WHAT IS BEING ASKED
Here is a block of records. Copy every line in it that includes "center".

-- -- --

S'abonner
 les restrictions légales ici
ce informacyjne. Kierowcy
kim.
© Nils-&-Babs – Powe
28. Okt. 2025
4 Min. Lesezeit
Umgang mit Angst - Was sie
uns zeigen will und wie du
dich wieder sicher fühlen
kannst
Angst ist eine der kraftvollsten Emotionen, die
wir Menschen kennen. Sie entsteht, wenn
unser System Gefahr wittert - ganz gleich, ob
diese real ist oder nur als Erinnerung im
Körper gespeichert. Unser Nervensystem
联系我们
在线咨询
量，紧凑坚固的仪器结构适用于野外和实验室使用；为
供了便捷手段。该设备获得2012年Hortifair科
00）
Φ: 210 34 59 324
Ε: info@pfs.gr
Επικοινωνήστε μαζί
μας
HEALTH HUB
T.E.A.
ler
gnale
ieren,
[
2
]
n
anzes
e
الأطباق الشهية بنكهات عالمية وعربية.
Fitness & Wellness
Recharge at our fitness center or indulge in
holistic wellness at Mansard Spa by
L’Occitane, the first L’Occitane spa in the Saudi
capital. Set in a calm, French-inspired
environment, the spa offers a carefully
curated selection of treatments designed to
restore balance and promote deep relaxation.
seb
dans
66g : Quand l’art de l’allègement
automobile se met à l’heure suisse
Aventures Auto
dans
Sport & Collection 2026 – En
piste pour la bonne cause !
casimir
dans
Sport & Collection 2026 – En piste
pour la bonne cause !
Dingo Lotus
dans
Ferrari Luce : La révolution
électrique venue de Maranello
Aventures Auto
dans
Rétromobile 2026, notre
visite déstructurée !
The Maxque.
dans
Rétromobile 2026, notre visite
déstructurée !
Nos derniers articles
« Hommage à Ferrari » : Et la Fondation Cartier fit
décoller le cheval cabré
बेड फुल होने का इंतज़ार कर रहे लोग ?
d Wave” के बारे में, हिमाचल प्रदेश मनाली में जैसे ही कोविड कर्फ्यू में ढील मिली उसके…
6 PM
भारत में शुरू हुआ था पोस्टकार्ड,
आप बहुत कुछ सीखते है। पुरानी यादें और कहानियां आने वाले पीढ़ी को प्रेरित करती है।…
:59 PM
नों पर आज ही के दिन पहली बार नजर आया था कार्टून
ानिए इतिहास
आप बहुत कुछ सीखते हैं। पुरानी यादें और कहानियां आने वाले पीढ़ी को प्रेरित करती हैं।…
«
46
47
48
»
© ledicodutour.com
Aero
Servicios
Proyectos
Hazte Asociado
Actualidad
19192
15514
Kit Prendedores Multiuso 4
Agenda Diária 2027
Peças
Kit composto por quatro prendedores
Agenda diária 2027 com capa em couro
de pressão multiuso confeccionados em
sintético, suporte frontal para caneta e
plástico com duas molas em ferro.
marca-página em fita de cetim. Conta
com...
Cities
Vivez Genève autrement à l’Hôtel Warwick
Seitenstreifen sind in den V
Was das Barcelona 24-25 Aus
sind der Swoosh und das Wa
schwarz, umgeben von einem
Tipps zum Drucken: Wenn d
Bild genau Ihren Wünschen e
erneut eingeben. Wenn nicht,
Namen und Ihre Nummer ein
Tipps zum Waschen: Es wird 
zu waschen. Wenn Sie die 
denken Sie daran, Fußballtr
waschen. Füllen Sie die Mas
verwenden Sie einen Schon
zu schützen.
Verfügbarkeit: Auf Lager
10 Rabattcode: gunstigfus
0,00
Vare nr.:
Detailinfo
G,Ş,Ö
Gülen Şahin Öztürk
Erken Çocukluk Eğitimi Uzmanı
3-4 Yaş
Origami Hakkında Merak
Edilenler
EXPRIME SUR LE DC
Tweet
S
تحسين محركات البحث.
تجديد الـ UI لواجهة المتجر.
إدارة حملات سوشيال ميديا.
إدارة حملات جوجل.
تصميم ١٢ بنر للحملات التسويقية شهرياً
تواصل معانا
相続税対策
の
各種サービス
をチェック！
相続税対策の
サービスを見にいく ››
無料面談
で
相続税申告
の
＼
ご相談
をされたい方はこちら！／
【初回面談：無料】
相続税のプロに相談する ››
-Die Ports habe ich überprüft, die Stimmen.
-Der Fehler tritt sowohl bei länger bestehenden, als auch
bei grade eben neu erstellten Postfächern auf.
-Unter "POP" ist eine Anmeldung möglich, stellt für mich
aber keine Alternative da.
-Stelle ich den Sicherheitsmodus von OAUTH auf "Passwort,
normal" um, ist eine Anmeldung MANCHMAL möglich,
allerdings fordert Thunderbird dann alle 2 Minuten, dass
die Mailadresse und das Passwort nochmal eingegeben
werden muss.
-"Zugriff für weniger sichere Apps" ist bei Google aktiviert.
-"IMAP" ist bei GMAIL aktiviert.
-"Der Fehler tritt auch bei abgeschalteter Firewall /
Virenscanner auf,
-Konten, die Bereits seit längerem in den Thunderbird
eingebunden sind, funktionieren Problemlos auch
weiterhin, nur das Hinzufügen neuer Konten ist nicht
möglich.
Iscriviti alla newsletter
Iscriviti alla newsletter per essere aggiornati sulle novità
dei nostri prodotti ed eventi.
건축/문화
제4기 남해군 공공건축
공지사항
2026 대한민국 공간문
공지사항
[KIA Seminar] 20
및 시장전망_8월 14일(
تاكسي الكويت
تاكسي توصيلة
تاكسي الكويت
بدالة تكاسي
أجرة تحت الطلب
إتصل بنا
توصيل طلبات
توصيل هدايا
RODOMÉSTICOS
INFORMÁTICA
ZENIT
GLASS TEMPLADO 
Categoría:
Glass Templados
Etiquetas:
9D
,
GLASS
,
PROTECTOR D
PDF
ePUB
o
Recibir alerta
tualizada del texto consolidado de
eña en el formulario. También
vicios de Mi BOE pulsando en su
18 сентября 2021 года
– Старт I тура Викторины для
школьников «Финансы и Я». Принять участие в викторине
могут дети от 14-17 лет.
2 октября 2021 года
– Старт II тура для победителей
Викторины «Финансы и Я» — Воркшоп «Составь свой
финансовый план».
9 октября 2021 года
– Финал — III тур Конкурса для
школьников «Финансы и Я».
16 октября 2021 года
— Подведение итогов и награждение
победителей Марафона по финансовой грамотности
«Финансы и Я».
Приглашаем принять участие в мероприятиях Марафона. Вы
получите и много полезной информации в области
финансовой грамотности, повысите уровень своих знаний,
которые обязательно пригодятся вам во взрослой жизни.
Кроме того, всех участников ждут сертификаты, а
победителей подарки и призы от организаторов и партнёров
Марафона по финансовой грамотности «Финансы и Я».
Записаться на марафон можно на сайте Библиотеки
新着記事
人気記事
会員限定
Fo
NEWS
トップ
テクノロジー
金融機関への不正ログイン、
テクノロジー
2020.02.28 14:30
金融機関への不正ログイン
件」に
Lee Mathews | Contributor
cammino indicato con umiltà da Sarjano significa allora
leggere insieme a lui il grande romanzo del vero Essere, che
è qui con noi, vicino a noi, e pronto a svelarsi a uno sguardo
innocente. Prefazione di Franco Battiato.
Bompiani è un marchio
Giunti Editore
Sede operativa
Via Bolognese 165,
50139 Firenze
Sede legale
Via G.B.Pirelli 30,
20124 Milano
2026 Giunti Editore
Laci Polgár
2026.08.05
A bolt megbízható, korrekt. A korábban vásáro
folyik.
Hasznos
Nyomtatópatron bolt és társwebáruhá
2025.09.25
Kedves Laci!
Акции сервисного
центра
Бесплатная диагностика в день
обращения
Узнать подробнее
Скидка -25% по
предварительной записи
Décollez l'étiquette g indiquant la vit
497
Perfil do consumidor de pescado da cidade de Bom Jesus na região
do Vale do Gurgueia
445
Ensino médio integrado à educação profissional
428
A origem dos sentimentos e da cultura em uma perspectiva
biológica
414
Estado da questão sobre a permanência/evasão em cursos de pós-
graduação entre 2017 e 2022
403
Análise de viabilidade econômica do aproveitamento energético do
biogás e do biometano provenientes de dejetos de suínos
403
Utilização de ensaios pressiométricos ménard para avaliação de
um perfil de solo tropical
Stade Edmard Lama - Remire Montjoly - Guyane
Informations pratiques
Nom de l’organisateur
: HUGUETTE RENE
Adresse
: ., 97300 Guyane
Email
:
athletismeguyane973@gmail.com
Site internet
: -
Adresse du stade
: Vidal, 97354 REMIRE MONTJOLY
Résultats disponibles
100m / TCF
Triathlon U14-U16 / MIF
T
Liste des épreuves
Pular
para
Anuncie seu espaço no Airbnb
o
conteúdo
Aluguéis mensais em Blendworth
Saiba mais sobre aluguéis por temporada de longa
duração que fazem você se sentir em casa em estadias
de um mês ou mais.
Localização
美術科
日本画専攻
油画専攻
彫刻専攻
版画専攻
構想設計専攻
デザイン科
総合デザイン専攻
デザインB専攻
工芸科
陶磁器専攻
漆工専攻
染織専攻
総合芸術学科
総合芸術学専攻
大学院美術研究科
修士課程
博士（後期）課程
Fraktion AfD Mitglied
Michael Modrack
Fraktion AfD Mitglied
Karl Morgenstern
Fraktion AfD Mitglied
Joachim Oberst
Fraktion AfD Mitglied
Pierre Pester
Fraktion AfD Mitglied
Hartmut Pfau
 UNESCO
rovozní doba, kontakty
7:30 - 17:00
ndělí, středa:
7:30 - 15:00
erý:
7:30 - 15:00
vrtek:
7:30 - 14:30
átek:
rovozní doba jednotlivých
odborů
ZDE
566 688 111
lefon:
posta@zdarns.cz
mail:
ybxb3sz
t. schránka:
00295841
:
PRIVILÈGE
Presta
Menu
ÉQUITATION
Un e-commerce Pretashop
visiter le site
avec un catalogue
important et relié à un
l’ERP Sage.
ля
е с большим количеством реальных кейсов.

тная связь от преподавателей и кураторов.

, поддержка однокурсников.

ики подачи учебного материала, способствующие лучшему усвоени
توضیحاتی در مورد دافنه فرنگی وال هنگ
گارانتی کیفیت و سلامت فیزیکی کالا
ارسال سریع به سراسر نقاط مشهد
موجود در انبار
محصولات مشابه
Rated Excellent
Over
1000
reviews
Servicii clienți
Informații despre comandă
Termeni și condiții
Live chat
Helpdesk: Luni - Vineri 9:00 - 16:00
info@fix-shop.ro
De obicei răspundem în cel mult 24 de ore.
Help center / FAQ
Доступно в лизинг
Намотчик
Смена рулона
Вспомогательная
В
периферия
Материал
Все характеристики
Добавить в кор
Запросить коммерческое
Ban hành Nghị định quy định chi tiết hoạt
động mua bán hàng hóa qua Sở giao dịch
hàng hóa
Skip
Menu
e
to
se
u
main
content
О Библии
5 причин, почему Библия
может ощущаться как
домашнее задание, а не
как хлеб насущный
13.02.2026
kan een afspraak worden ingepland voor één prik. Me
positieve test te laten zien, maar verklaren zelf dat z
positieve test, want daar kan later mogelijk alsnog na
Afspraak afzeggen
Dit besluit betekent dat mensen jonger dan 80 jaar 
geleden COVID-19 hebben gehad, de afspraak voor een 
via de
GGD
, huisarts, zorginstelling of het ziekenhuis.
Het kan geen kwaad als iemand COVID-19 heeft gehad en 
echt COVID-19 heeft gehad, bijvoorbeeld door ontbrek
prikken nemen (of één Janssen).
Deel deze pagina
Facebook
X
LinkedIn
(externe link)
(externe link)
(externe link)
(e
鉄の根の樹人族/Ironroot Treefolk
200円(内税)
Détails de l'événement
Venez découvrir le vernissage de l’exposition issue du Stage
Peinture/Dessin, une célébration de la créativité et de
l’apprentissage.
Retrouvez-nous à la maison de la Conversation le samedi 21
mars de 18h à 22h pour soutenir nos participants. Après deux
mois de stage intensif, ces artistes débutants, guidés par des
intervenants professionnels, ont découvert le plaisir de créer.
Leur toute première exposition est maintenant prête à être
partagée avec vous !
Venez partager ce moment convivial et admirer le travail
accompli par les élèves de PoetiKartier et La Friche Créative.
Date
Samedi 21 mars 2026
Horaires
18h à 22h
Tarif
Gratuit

-- -- --

TASK SOLUTION
Recharge at our fitness center or indulge in
Help center / FAQ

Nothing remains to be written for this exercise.